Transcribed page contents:
========

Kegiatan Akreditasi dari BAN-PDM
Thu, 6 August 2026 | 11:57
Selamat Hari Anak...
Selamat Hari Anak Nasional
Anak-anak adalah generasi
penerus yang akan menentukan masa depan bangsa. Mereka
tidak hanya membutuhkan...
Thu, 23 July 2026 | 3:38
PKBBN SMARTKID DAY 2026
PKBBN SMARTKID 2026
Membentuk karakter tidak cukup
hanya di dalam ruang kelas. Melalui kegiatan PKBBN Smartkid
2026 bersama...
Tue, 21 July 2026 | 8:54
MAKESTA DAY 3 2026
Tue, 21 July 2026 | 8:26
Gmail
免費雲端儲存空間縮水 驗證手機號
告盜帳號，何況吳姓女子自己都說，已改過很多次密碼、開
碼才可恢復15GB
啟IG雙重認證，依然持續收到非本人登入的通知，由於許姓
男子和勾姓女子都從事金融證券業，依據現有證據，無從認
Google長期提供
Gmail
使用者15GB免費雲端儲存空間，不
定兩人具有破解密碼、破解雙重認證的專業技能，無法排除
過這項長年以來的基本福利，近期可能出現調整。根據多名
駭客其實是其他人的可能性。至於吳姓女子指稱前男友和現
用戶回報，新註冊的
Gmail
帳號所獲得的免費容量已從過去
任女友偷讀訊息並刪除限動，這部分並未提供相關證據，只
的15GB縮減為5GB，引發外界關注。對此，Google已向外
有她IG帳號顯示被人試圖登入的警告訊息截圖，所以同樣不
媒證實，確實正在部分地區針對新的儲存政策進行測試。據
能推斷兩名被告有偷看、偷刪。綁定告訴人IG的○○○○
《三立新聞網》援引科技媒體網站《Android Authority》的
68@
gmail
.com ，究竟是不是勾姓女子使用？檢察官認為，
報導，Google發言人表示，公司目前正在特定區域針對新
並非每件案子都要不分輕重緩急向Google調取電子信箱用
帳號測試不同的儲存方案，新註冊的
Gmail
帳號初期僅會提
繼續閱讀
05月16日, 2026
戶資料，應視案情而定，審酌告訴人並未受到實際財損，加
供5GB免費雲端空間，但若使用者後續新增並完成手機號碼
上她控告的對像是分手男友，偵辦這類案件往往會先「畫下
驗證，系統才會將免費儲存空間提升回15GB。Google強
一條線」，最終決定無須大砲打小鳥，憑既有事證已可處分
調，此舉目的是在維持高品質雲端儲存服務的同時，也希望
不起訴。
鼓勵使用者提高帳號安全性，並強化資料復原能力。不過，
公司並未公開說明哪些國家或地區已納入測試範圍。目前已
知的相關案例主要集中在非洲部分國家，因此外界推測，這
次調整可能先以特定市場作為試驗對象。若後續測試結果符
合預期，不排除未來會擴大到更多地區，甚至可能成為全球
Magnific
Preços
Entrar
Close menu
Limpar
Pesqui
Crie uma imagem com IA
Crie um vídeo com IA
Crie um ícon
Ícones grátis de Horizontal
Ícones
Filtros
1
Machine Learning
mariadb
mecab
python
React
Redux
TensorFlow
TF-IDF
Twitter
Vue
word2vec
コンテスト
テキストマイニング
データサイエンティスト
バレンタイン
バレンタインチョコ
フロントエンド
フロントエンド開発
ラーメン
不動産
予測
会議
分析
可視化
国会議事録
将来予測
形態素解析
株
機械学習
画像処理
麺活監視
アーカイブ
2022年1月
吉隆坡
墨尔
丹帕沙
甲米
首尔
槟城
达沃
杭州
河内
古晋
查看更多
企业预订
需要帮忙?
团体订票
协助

========

● Exercise directions
If a line above holds the string "Crie", return it as it stands.

● Output for this exercise
Crie uma imagem com IA
Crie um vídeo com IA
Crie um ícon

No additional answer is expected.